That said, it is a very difficult album to review, mainly because there is so much going on. On early listens, it is a maelstrom of roars, moody guitars, thick bass tones and the dizzying drum tracks of Jamie Saint Merat. So far, so familiar (at least since 2016’s Shrines of Paralysis, when they introduced more dissonant, atmospheric elements to their music to accompany the battering).

 

But then you notice that there are more varied dynamics than even their own previous two records – loud-quiet parts that could be described as post-something-hyphen-something-else if it wasn’t so darn heavy.
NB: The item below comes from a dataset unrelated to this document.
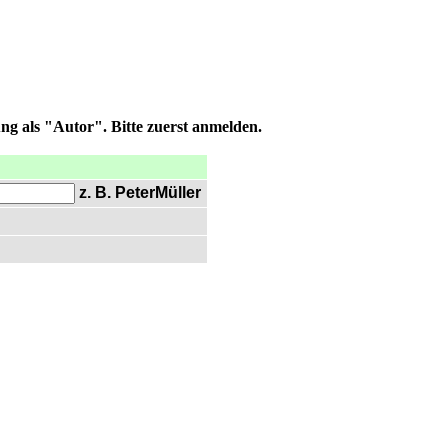
ng als "Autor". Bitte zuerst anmelden.
z. B. PeterMüller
Take the wall of sound that begins ‘Further Opening the Wounds’ – for a song with such a violent title, it starts with a strangely calming blanket of distorted guitar.

And there are little bits that provide shafts of melody and nods to, well, rock ‘n’ roll (as was mentioned in the opening paragraph, it is difficult to produce something 100 per cent original with instruments that teenagers have been mucking about with since the 1950s). The opening track, ‘To Flow Through Ashen Hearts’ is a case in point. It begins sullenly, with a brooding guitar vamp, but then Michael Hoggard conjures some other-worldly sounds from his instrument, over Saint Merat’s octopodan drumming. But at its heart, it is a verse-chorus-middle-eight rock song – played at about a zillion beats per minute.

Hoggard’s playing has been lavished with praise by guitar aficionados since Shrines because of its use of unorthodox tunings and scales, but not nearly enough attention has been paid to the occasional “chugga-chugga” palm-muting riff he places among the squalls of noise. These nuggets of gristle (first heard on this record on track two, ‘The Dawn is Hollow’) are at first barely noticeable, yet once you do, you look forward to every single one.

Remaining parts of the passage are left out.